▶ TASK DESCRIPTION: Going line by line through the data below, how many lines contain the word "content"? Give only the number.

[Entries taken from a collection]
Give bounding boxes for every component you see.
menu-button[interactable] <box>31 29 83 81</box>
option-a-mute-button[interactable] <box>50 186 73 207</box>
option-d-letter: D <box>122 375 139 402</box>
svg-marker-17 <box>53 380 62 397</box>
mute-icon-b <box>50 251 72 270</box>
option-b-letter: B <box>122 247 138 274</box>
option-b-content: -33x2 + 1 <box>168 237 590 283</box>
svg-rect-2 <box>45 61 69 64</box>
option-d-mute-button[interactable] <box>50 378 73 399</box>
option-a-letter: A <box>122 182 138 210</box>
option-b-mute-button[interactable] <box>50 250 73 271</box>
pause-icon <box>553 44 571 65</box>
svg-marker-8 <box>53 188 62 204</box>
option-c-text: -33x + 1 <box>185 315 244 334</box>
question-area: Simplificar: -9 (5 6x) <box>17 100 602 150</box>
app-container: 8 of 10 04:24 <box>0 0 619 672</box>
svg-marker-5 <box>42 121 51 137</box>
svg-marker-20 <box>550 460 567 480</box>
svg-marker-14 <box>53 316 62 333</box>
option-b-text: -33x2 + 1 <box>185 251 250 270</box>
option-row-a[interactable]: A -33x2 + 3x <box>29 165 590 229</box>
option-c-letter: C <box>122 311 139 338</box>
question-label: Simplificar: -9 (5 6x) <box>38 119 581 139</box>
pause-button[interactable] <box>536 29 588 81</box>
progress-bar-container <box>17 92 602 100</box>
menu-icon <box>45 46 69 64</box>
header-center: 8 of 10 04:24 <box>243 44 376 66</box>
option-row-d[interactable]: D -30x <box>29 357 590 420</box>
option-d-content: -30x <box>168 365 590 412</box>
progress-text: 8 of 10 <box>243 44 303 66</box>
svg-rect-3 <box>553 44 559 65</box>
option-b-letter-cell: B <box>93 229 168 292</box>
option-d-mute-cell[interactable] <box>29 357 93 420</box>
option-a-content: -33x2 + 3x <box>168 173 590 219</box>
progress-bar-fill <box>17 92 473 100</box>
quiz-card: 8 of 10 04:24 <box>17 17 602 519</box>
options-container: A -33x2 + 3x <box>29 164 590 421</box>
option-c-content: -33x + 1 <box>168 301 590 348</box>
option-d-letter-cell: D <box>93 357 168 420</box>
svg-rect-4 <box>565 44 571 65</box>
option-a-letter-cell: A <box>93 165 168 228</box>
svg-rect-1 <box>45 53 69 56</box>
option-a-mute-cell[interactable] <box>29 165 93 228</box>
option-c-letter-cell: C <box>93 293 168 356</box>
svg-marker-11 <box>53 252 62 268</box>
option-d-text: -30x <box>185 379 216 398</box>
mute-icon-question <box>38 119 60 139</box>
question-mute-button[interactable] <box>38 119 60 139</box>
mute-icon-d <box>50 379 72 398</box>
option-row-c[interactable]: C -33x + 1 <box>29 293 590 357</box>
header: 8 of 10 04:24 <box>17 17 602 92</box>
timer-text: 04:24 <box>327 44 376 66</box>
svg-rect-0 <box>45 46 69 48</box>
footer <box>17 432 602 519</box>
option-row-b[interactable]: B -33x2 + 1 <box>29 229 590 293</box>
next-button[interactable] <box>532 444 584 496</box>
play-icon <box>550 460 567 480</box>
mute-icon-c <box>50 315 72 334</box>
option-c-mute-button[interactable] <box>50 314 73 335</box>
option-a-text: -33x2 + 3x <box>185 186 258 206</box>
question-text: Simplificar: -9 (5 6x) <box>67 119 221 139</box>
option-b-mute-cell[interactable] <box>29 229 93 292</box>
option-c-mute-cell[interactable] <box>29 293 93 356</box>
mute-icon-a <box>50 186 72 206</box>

▶ TASK RESULT: 4